John Charles Gottfried (October 13, 1917 in Welland, Ontario – July 28, 1980) was a politician in Manitoba, Canada. He was a New Democratic member of the Legislative Assembly of Manitoba from 1969 to 1977.

The son of Anthony Gottfried and Lena Hoffman, Gottfried came to Winnipeg at a young age with his family; they later moved to Gimli. He was educated at the University of Manitoba, and worked as a teacher for 25 years. Gottfried married Fjola Josephine Johnson in 1942. From 1946 to 1955, he served as President of the Manitoba Teachers' Society in Gimli.

He wrote his thesis A history of education in the Evergreen School Division as part of the requirements for an MEd degree in 1965.

He was elected to the Manitoba legislature in the 1969 provincial election, defeating Progressive Conservative candidate Eric Stefanson Sr. by 223 votes.
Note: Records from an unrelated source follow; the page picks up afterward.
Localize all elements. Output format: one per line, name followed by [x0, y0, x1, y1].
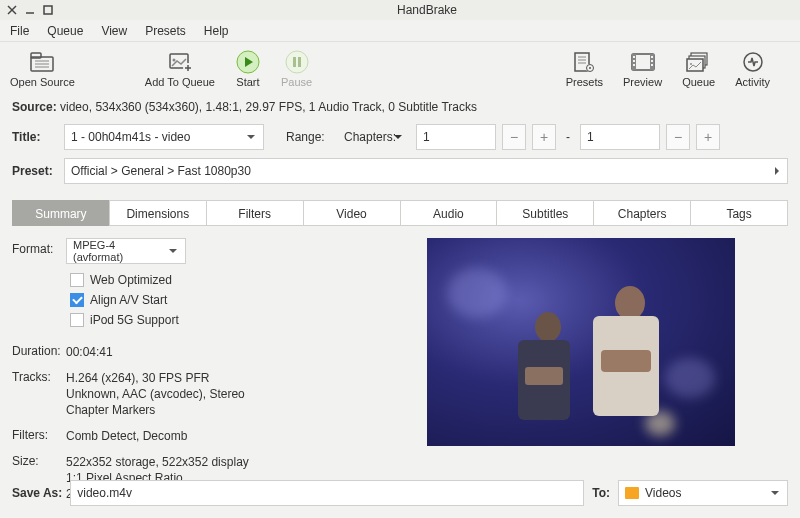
tabs: Summary Dimensions Filters Video Audio S…: [12, 200, 788, 226]
preset-label: Preset:: [12, 164, 58, 178]
to-label: To:: [592, 486, 610, 500]
tracks-value: H.264 (x264), 30 FPS PFR Unknown, AAC (a…: [66, 370, 362, 418]
menu-queue[interactable]: Queue: [47, 24, 83, 38]
source-info: Source: video, 534x360 (534x360), 1.48:1…: [0, 90, 800, 120]
range-to-input[interactable]: 1: [580, 124, 660, 150]
tab-dimensions[interactable]: Dimensions: [109, 200, 207, 226]
add-to-queue-button[interactable]: Add To Queue: [145, 50, 215, 88]
save-as-label: Save As:: [12, 486, 62, 500]
menu-file[interactable]: File: [10, 24, 29, 38]
format-select[interactable]: MPEG-4 (avformat): [66, 238, 186, 264]
window-maximize-icon[interactable]: [42, 4, 54, 16]
svg-rect-29: [633, 56, 635, 58]
preset-select[interactable]: Official > General > Fast 1080p30: [64, 158, 788, 184]
svg-rect-18: [298, 57, 301, 67]
preview-icon: [630, 50, 656, 74]
tab-filters[interactable]: Filters: [206, 200, 304, 226]
start-icon: [235, 50, 261, 74]
folder-icon: [625, 487, 639, 499]
window-minimize-icon[interactable]: [24, 4, 36, 16]
tab-video[interactable]: Video: [303, 200, 401, 226]
save-as-input[interactable]: video.m4v: [70, 480, 584, 506]
title-label: Title:: [12, 130, 58, 144]
svg-rect-5: [31, 53, 41, 58]
range-from-input[interactable]: 1: [416, 124, 496, 150]
tab-chapters[interactable]: Chapters: [593, 200, 691, 226]
svg-rect-34: [651, 64, 653, 66]
tab-tags[interactable]: Tags: [690, 200, 788, 226]
svg-rect-31: [633, 64, 635, 66]
presets-button[interactable]: Presets: [566, 50, 603, 88]
start-button[interactable]: Start: [235, 50, 261, 88]
svg-point-38: [690, 63, 692, 65]
ipod-checkbox[interactable]: iPod 5G Support: [70, 310, 362, 330]
svg-rect-32: [651, 56, 653, 58]
range-label: Range:: [286, 130, 332, 144]
destination-select[interactable]: Videos: [618, 480, 788, 506]
window-titlebar: HandBrake: [0, 0, 800, 20]
range-mode-select[interactable]: Chapters:: [338, 124, 410, 150]
queue-icon: [686, 50, 712, 74]
svg-rect-33: [651, 60, 653, 62]
tab-summary[interactable]: Summary: [12, 200, 110, 226]
pause-icon: [284, 50, 310, 74]
svg-point-16: [286, 51, 308, 73]
menu-view[interactable]: View: [101, 24, 127, 38]
preview-button[interactable]: Preview: [623, 50, 662, 88]
activity-icon: [740, 50, 766, 74]
filters-value: Comb Detect, Decomb: [66, 428, 362, 444]
svg-rect-3: [44, 6, 52, 14]
tab-subtitles[interactable]: Subtitles: [496, 200, 594, 226]
range-to-plus[interactable]: +: [696, 124, 720, 150]
add-to-queue-icon: [167, 50, 193, 74]
web-optimized-checkbox[interactable]: Web Optimized: [70, 270, 362, 290]
menubar: File Queue View Presets Help: [0, 20, 800, 42]
range-to-minus[interactable]: −: [666, 124, 690, 150]
video-preview: [427, 238, 735, 446]
window-close-icon[interactable]: [6, 4, 18, 16]
open-source-icon: [29, 50, 55, 74]
presets-icon: [571, 50, 597, 74]
toolbar: Open Source Add To Queue Start Pause Pre…: [0, 42, 800, 90]
menu-help[interactable]: Help: [204, 24, 229, 38]
duration-value: 00:04:41: [66, 344, 362, 360]
format-label: Format:: [12, 238, 66, 256]
activity-button[interactable]: Activity: [735, 50, 770, 88]
window-title: HandBrake: [397, 3, 457, 17]
menu-presets[interactable]: Presets: [145, 24, 186, 38]
queue-button[interactable]: Queue: [682, 50, 715, 88]
svg-rect-30: [633, 60, 635, 62]
title-select[interactable]: 1 - 00h04m41s - video: [64, 124, 264, 150]
range-from-plus[interactable]: +: [532, 124, 556, 150]
tab-audio[interactable]: Audio: [400, 200, 498, 226]
svg-point-25: [589, 67, 591, 69]
svg-point-10: [172, 59, 175, 62]
pause-button: Pause: [281, 50, 312, 88]
open-source-button[interactable]: Open Source: [10, 50, 75, 88]
align-av-checkbox[interactable]: Align A/V Start: [70, 290, 362, 310]
range-from-minus[interactable]: −: [502, 124, 526, 150]
svg-rect-17: [293, 57, 296, 67]
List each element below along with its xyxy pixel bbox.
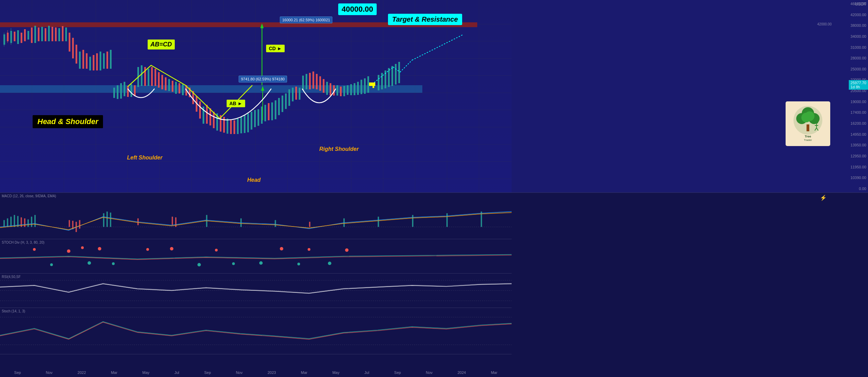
svg-rect-130 [343,86,345,96]
svg-rect-92 [213,112,215,128]
flash-icon[interactable]: ⚡ [820,195,827,201]
svg-rect-181 [34,215,36,227]
svg-rect-75 [155,69,156,86]
price-tick-10390: 10390.00 [835,176,866,180]
time-label-nov3: Nov [426,370,433,375]
svg-point-205 [81,246,84,249]
svg-rect-38 [27,31,29,40]
svg-rect-58 [96,53,98,70]
price-tick-17400: 17400.00 [835,110,866,114]
time-label-mar2: Mar [301,370,307,375]
svg-rect-41 [38,27,39,41]
price-axis: 46000.00 42000.00 38000.00 34000.00 3100… [834,0,868,192]
svg-rect-83 [182,84,184,95]
price-tick-38000: 38000.00 [835,23,866,27]
svg-rect-57 [93,55,94,70]
chart-container: Bitcoin / TetherUS, 2D, BINANCE [0,0,868,377]
svg-rect-107 [264,105,266,121]
svg-point-214 [88,261,91,265]
price-tick-13950: 13950.00 [835,143,866,147]
price-tick-42000: 42000.00 [835,13,866,17]
svg-rect-108 [268,103,270,120]
current-price-badge: 25977.70 1d 8h [849,80,868,90]
svg-rect-98 [233,120,235,134]
price-tick-28000: 28000.00 [835,56,866,60]
right-shoulder-label: Right Shoulder [319,146,359,152]
time-label-jul2: Jul [364,370,369,375]
svg-rect-105 [258,109,259,126]
svg-rect-124 [323,79,324,93]
svg-rect-42 [41,27,43,41]
bottom-time-axis: Sep Nov 2022 Mar May Jul Sep Nov 2023 Ma… [0,370,512,375]
price-tick-16200: 16200.00 [835,121,866,125]
svg-rect-120 [309,73,311,89]
svg-rect-35 [17,30,19,44]
svg-rect-129 [340,87,342,96]
svg-rect-131 [347,85,349,95]
svg-rect-143 [395,64,397,85]
time-label-mar: Mar [111,370,117,375]
svg-rect-0 [0,0,512,192]
svg-point-213 [50,263,53,266]
time-label-2024: 2024 [458,370,466,375]
svg-rect-91 [209,108,211,125]
svg-rect-54 [82,50,84,69]
head-shoulder-label: Head & Shoulder [33,115,103,128]
svg-rect-81 [175,82,177,94]
time-label-jul: Jul [174,370,179,375]
price-tick-31000: 31000.00 [835,45,866,49]
svg-rect-103 [251,112,252,130]
price-tick-12950: 12950.00 [835,154,866,158]
svg-point-208 [170,247,173,251]
svg-point-207 [146,248,149,251]
svg-rect-34 [14,32,15,41]
svg-rect-47 [58,28,60,41]
svg-rect-122 [316,74,318,89]
svg-rect-132 [350,84,352,95]
macd-label: MACD (12, 26, close, 9/EMA, EMA) [2,194,56,198]
svg-rect-144 [398,62,400,83]
price-tick-34000: 34000.00 [835,34,866,38]
svg-rect-179 [27,219,29,227]
stoch-div-panel: STOCH Div (H, 3, 3, 80, 20) [0,239,512,274]
price-tick-25000: 25000.00 [835,67,866,71]
macd-svg [0,193,512,239]
svg-rect-199 [446,213,448,227]
svg-rect-36 [21,33,22,43]
svg-rect-175 [14,215,15,227]
svg-rect-71 [141,65,142,86]
svg-rect-95 [223,117,225,133]
svg-rect-48 [62,26,64,41]
price-measurement-box-1: 16000.21 (62.59%) 1600021 [280,16,332,23]
svg-rect-173 [7,218,8,227]
svg-rect-46 [55,27,57,41]
svg-rect-76 [158,72,160,88]
time-label-may: May [142,370,150,375]
timeframe-label: 1d 8h [850,85,860,89]
svg-rect-90 [206,105,208,124]
logo-svg: Tree Trader [787,103,829,144]
svg-rect-27 [0,85,422,93]
stoch-div-svg [0,239,512,273]
rsi-panel: RSI(4,50,SF [0,274,512,308]
svg-rect-68 [130,84,132,97]
svg-rect-88 [199,101,201,119]
svg-rect-185 [79,220,80,229]
svg-rect-118 [302,76,304,90]
svg-point-220 [328,262,331,265]
svg-rect-172 [3,220,5,227]
svg-rect-80 [172,81,173,92]
time-label-may2: May [332,370,340,375]
svg-rect-59 [100,52,101,70]
svg-rect-109 [271,102,273,120]
svg-rect-60 [103,53,105,69]
svg-rect-65 [120,83,122,99]
svg-rect-133 [354,83,355,95]
svg-rect-45 [52,27,53,41]
svg-rect-116 [295,87,297,100]
price-40000-label: 40000.00 [338,3,377,15]
svg-point-219 [297,263,300,265]
target-resistance-label: Target & Resistance [388,14,462,25]
svg-rect-62 [110,50,112,69]
stoch-svg [0,308,512,354]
In the 1973 election, he was returned over PC candidate Ted Revel by 56 votes. During his time in parliament, he was a backbench supporter of Edward Schreyer's government. Shreyer and Gottfried were, in fact, cousins.

He did not seek re-election in 1977, and did not return to provincial politics thereafter.

Gottfried died in Winnipeg at the age of 62.